The picture unfortunately shows at times that it passed through many hands. The early scenes in Krypton and Kansas, for instance, are in dead earnest, with a strong overlay of spiritualism and Christian symbolism. The tone shifts abruptly when the action moves to Metropolis, which, along with evil, abounds with sight gags and fast back chat. Luthor adds still another tone, that of high camp, somewhat reminiscent of TV's old Batman serial. On their own, the Luthor scenes are funny, but they almost seem to have been brought in by mistake from another movie.

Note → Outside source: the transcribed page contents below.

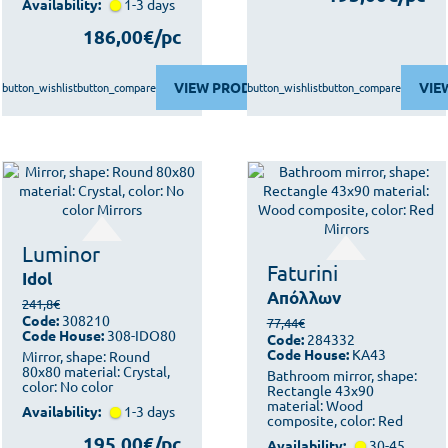
Availability:
1-3 days
186,00€/pc
VIEW PRODUCT
VIE
button_wishlist
button_compare
button_wishlist
button_compare
Luminor
Faturini
Idol
Απόλλων
241,8€
Code:
308210
77,44€
Code House:
308-IDO80
Code:
284332
Code House:
KA43
Mirror, shape: Round
80x80 material: Crystal,
Bathroom mirror, shape:
color: No color
Rectangle 43x90
material: Wood
Availability:
1-3 days
composite, color: Red
195,00€/pc
Availability:
30-45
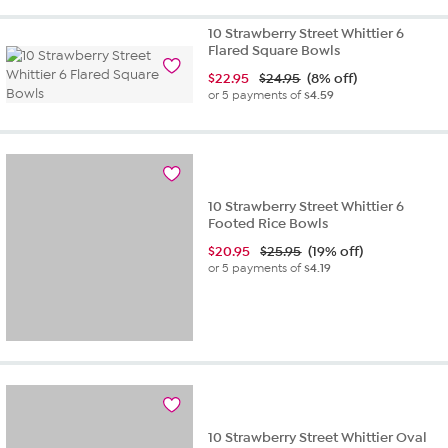
10 Strawberry Street Whittier 6
Flared Square Bowls
$
22.95
$24.95
(8% off)
or 5 payments of
$4.59
10 Strawberry Street Whittier 6
Footed Rice Bowls
$
20.95
$25.95
(19% off)
or 5 payments of
$4.19
10 Strawberry Street Whittier Oval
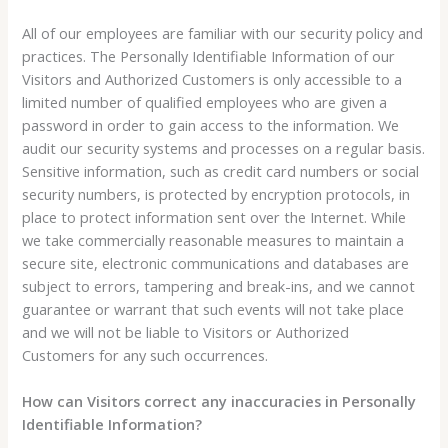
All of our employees are familiar with our security policy and
practices. The Personally Identifiable Information of our
Visitors and Authorized Customers is only accessible to a
limited number of qualified employees who are given a
password in order to gain access to the information. We
audit our security systems and processes on a regular basis.
Sensitive information, such as credit card numbers or social
security numbers, is protected by encryption protocols, in
place to protect information sent over the Internet. While
we take commercially reasonable measures to maintain a
secure site, electronic communications and databases are
subject to errors, tampering and break-ins, and we cannot
guarantee or warrant that such events will not take place
and we will not be liable to Visitors or Authorized
Customers for any such occurrences.
How can Visitors correct any inaccuracies in Personally
Identifiable Information?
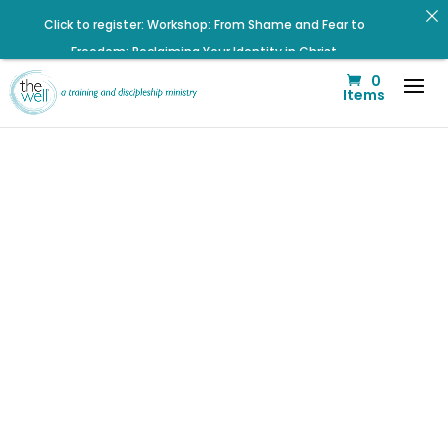
Click to register: Workshop: From Shame and Fear to
Freedom: Reclaiming Your Identity in Christ
0
Renovated Bible Study Book — Available Online!
Items
Help us move towards the next step of the Training Center
Journey by donating.
Listen to the latest episode on the Well Way Podcast!
Signup for our Wellmail for regular encouragement and
helpful event information
Click to register for Operation Train up a Woman!
Check out upcoming prayer meetings and events here!
Did Jesus
Listen to The Well Way Podcast now on Apple Podcasts!
really tell us
to be
sensitive war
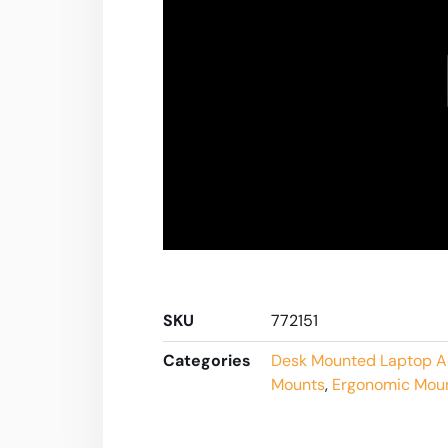
SKU
772151
Categories
Desk Mounted Laptop A
Mounts
,
Ergonomic Mou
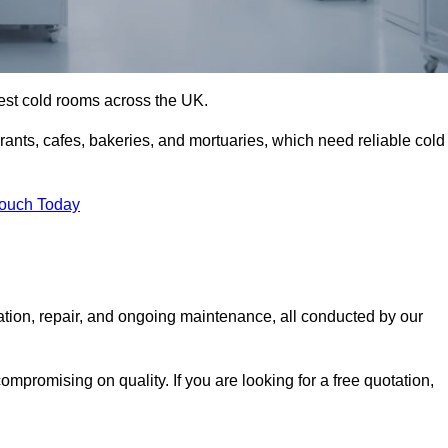
best cold rooms across the UK.
urants, cafes, bakeries, and mortuaries, which need reliable cold
Touch Today
ation, repair, and ongoing maintenance, all conducted by our
mpromising on quality. If you are looking for a free quotation,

Taken as a whole, however, Superman works, and works well. That is all the more surprising because, despite the years of hoopla over Cannes, real production work did not begin until January 1977, when Donner was brought in as director, Barry, 42, was hired as set designer, and Tom Mankiewicz, 35, was asked to do a third rewrite of the script (after Mario Puzo and the team of Robert Benton and David and Leslie Newman).
Barry had the most immediate problem: he had only eleven weeks to design and build Krypton, or "Chez Brando," as he calls it.

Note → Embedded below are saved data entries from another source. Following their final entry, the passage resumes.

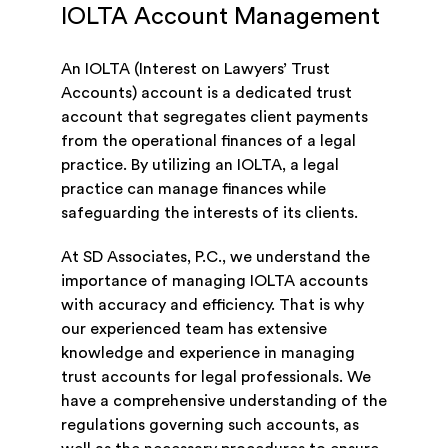
IOLTA Account Management
An IOLTA (Interest on Lawyers’ Trust
Accounts) account is a dedicated trust
account that segregates client payments
from the operational finances of a legal
practice. By utilizing an IOLTA, a legal
practice can manage finances while
safeguarding the interests of its clients.
At SD Associates, P.C., we understand the
importance of managing IOLTA accounts
with accuracy and efficiency. That is why
our experienced team has extensive
knowledge and experience in managing
trust accounts for legal professionals. We
have a comprehensive understanding of the
regulations governing such accounts, as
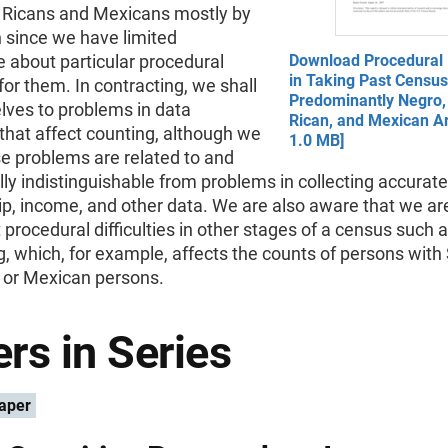
o Ricans and Mexicans mostly by
n since we have limited
 about particular procedural
Download Procedural D
in Taking Past Census
or them. In contracting, we shall
Predominantly Negro,
elves to problems in data
Rican, and Mexican Ar
 that affect counting, although we
1.0 MB]
e problems are related to and
ly indistinguishable from problems in collecting accurate
ip, income, and other data. We are also aware that we are
t procedural difficulties in other stages of a census such 
, which, for example, affects the counts of persons with
or Mexican persons.
rs in Series
aper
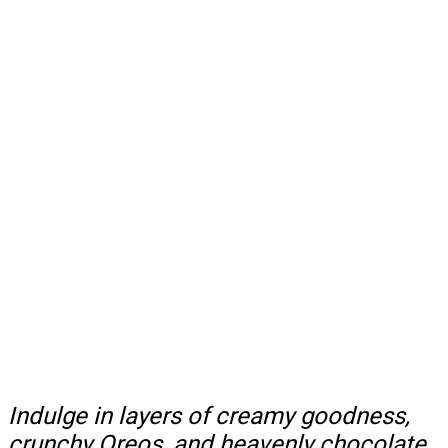
Indulge in layers of creamy goodness,
crunchy Oreos, and heavenly chocolate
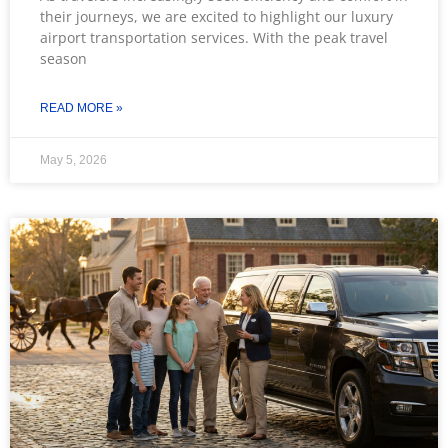
their journeys, we are excited to highlight our luxury
airport transportation services. With the peak travel
season
READ MORE »
May 5, 2026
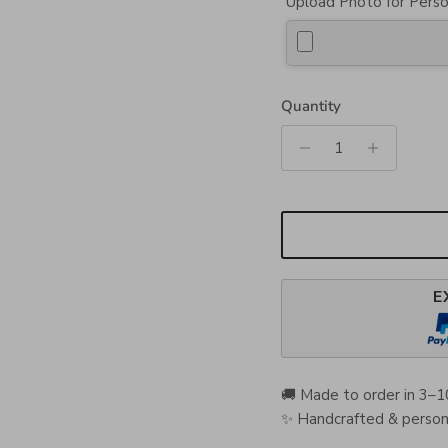
Upload Photo for Perso
Quantity
E
🚚 Made to order in 3–1
✨ Handcrafted & persona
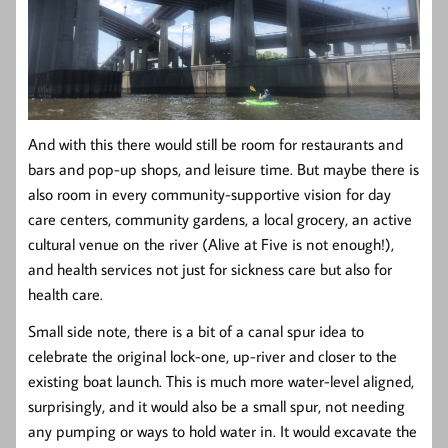
And with this there would still be room for restaurants and
bars and pop-up shops, and leisure time. But maybe there is
also room in every community-supportive vision for day
care centers, community gardens, a local grocery, an active
cultural venue on the river (Alive at Five is not enough!),
and health services not just for sickness care but also for
health care.
Small side note, there is a bit of a canal spur idea to
celebrate the original lock-one, up-river and closer to the
existing boat launch. This is much more water-level aligned,
surprisingly, and it would also be a small spur, not needing
any pumping or ways to hold water in. It would excavate the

Searching for ideas, he happened upon a book of crystal photography, which had exactly the futuristic-looking shapes such a planet might contain. On the screen, Krypton looks like a giant ice palace, an all-white world fit for the advanced, abstract-minded folk the Kryptonians are supposed to be.
Donner's problem was more personal:
Brando himself. Brando had been the key to the film because his magic name had brought in other stars and, more important, other investors. But now, reported one of his friends, Agent Jay Kanter, Brando felt he should play Jor-El "like a green suitcase." "A green suitcase?" asked Donner. "Yes," said the friend. "Marlon wants to put a green suitcase on the sound stage and let his voice come out."
Jor-El as a trunk caller was not quite what Donner wanted, and he and Salkind asked for a meeting with Brando in Los Angeles. When they arrived, the green suitcase had been forgotten. "Maybe the people on Krypton should look like bagels," said Brando. Salkind, who is edgy at the best of times, suppressed his hysteria as he envisioned his project, his reputation and his bankbook being swallowed by some great blobbish bagel. "I was almost banging the knee of Dick, begging him to say something," he recalls. Finally Donner interjected that all the kids, including Brando's own, who had read the comic books would know that Superman's father was not a bagel. Brando admitted the logic of that and decided to play Jor-El as Marlon Brando.